Lundi 23 mars, le professeur Philippe Juvin, chef du service des urgences à l'hôpital Georges-Pompidou de Paris a quant à lui annoncé que “quelques centaines” de soignants en Ile-de-France avaient été testés positifs au Covid-19. Pour eux, “le coronavirus sera reconnu comme maladie professionnelle”. “Il n’y aura aucun débat là-dessus”, a assuré le ministre de la Santé.
Quant au pic de l’épidémie qui risque de saturer le système de santé, Philippe Juvin le prévoyait lundi d’ici “une huitaine de jours”. “Je ne suis pas persuadé qu'il faut durcir” le confinement, a-t-il ajouté, précisant que le mot d'ordre “restez chez vous” était “suffisant”.
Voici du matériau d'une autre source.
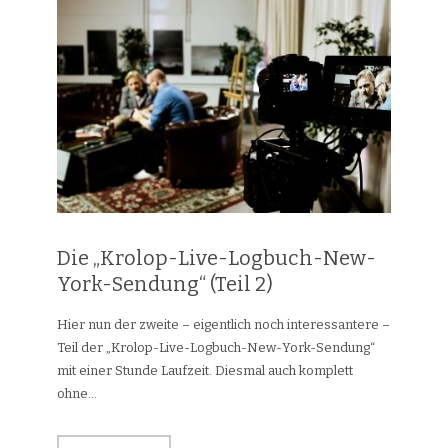
Die „Krolop-Live-Logbuch-New-
York-Sendung“ (Teil 2)
Hier nun der zweite – eigentlich noch interessantere –
Teil der „Krolop-Live-Logbuch-New-York-Sendung“
mit einer Stunde Laufzeit. Diesmal auch komplett
ohne...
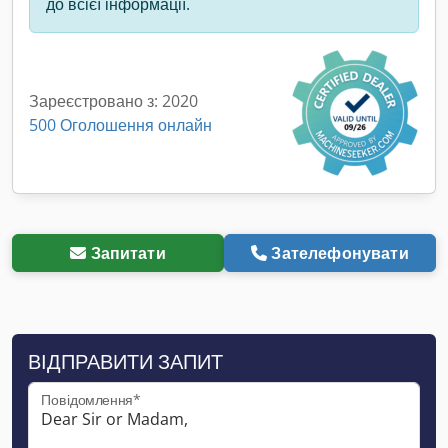
до всієї інформації.
Зареєстровано з: 2020
500 Оголошення онлайн
Запитати
Зателефонувати
ВІДПРАВИТИ ЗАПИТ
Повідомлення*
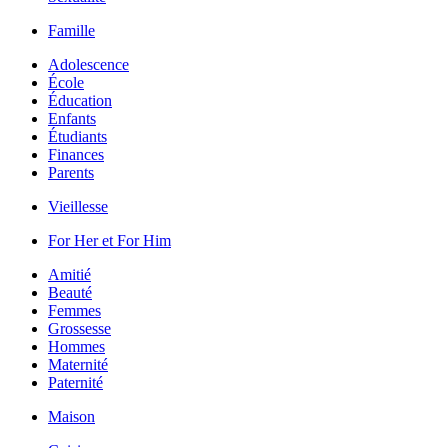
Famille
Adolescence
École
Éducation
Enfants
Étudiants
Finances
Parents
Vieillesse
For Her et For Him
Amitié
Beauté
Femmes
Grossesse
Hommes
Maternité
Paternité
Maison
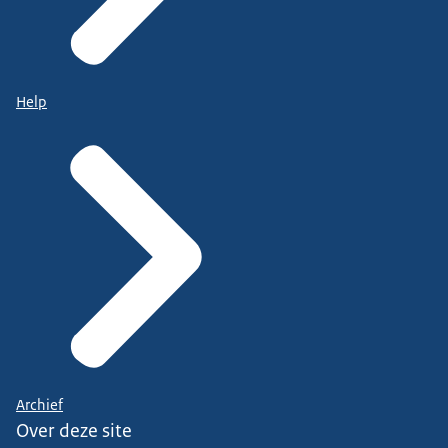
Help
Archief
Over deze site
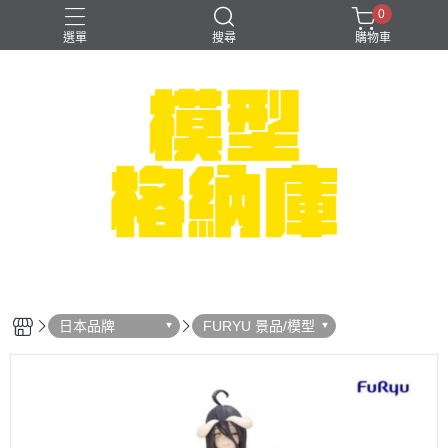
0
選單
搜尋
購物車
#NEXTEE
七龍珠
可以色色
崩壞：星穹鐵道
閃電霹靂車
日本品牌
FURYU 景品/模型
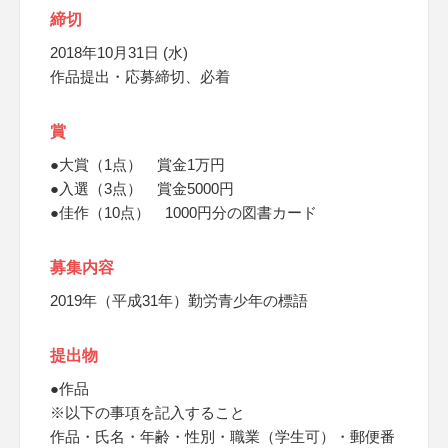
締切
2018年10月31日 (水)
作品提出・応募締切、必着
賞
●大賞（1点） 賞金1万円
●入選（3点） 賞金5000円
●佳作（10点） 1000円分の図書カード
募集内容
2019年（平成31年）勤労青少年の標語
提出物
●作品
※以下の事項を記入すること
作品・氏名・年齢・性別・職業（学生可）・郵便番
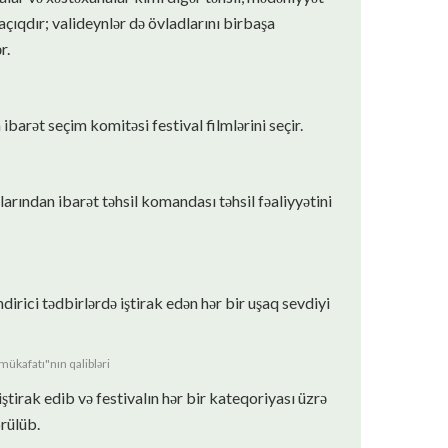
açıqdır; valideynlər də övladlarını birbaşa
r.
arət seçim komitəsi festival filmlərini seçir.
arından ibarət təhsil komandası təhsil fəaliyyətini
dirici tədbirlərdə iştirak edən hər bir uşaq sevdiyi
ükafatı"nın qalibləri
ştirak edib və festivalın hər bir kateqoriyası üzrə
rülüb.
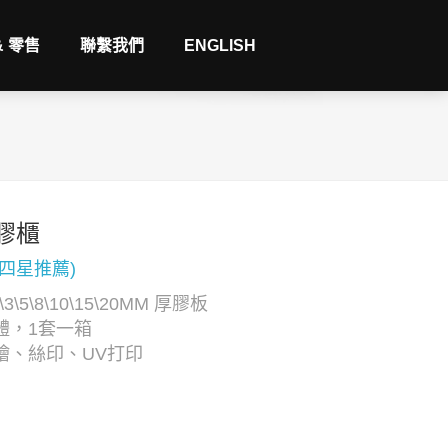
& 零售
聯繫我們
ENGLISH
膠櫃
(四星推薦)
3\5\8\10\15\20MM 厚膠板
體，1套一箱
繪、絲印、UV打印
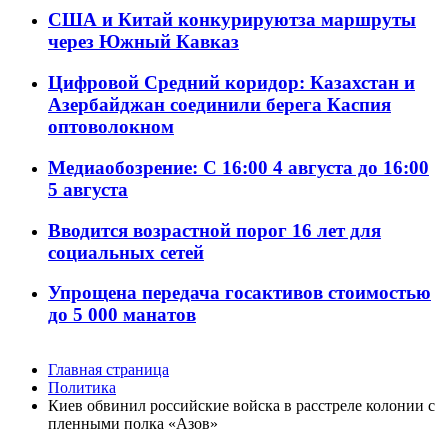
США и Китай конкурируютза маршруты
через Южный Кавказ
Цифровой Средний коридор: Казахстан и
Азербайджан соединили берега Каспия
оптоволокном
Медиаобозрение: С 16:00 4 августа до 16:00
5 августа
Вводится возрастной порог 16 лет для
социальных сетей
Упрощена передача госактивов стоимостью
до 5 000 манатов
Главная страница
Политика
Киев обвинил российские войска в расстреле колонии с
пленными полка «Азов»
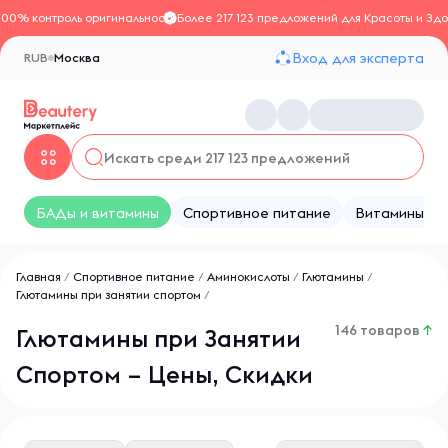
100% контроль оригинальности
Более 217 123 предложений для Красоты и Здо
Вход для эксперта
RUB
Москва
БАДы и витамины
Спортивное питание
Витамины
Главная
/
Спортивное питание
/
Аминокислоты
/
Глютамины
/
Глютамины при занятии спортом
/
146 товаров
↑
Глютамины при Занятии
Спортом – Цены, Скидки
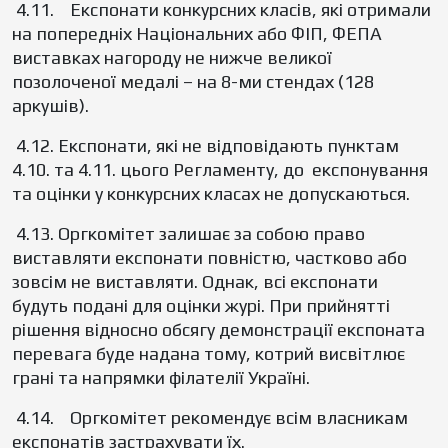
4.11. Експонати конкурсних класів, які отримали
на попередніх Національних або ФIП, ФЕПА
виставках нагороду не нижче великої
позолоченої медалі – на 8-ми стендах (128
аркушів).
4.12. Експонати, які не відповідають пунктам
4.10. та 4.11. цього Регламенту, до експонування
та оцінки у конкурсних класах не допускаються.
4.13. Оргкомітет залишає за собою право
виставляти експонати повністю, частково або
зовсім не виставляти. Однак, всі експонати
будуть подані для оцінки журі. При прийнятті
рішення відносно обсягу демонстрації експоната
перевага буде надана тому, котрий висвітлює
грані та напрямки філателії Україні.
4.14. Оргкомітет рекомендує всім власникам
експонатів застрахувати їх.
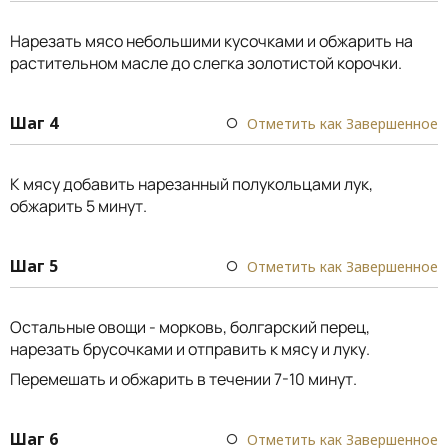
Нарезать мясо небольшими кусочками и обжарить на
растительном масле до слегка золотистой корочки.
Шаг 4
Отметить как Завершенное
К мясу добавить нарезанный полукольцами лук,
обжарить 5 минут.
Шаг 5
Отметить как Завершенное
Остальные овощи - морковь, болгарский перец,
нарезать брусочками и отправить к мясу и луку.
Перемешать и обжарить в течении 7-10 минут.
Шаг 6
Отметить как Завершенное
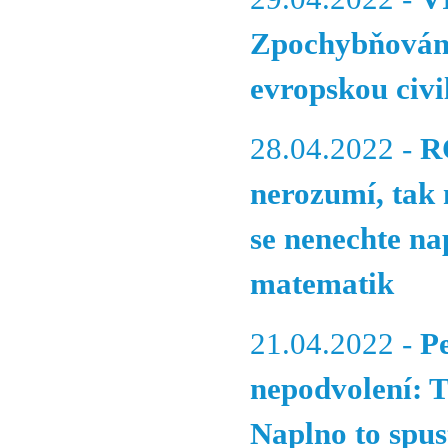
Zpochybňování
evropskou civil
28.04.2022 -
R
nerozumí, tak 
se nenechte na
matematik
21.04.2022 -
P
nepodvolení: T
Naplno to spust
Un durcissement des sanctions
Outre une mobilisation des systèmes de santé, l’instauration de l’état d’urgence sanitaire permet la limitation des libertés individuelles, fixées par le Premier ministre. Parmi elles, “la liberté d'aller et venir, la liberté d'entreprendre et la liberté de réunion”. “Beaucoup de nos concitoyens aimeraient retrouver le temps d'avant, le temps normal, mais il n'est pas pour demain, a déclaré Edouard Philippe en début de semaine. Sortir pour promener ses enfants ou faire du sport c'est dans un rayon de 1 km de chez soi, maximum pour une heure, tout seul et une fois par jour”, a-t-il ajouté.
Les sanctions ont été durcies pour les Français ne respectant pas ces consignes. Les 135€ d'amende forfaitaire passeront à 1 500€ en cas de récidive “dans les 15 jours”. “Quatre violations dans les trente jours” pourront valoir jusqu'à “3700€ d'amende et six mois de prison.”
Le nouveau texte prévoit également l’instauration de mesures pour soutenir les entreprises, le report du second tour des municipales, “au plus tard au mois de juin 2020” ou encore la prescription par arrêté de toutes les autres mesures générales individuelles visant à lutter contre la catastrophe. Celles-ci doivent cependant être “proportionnées aux risques encourus et appropriées aux circonstances de temps et de lieu.”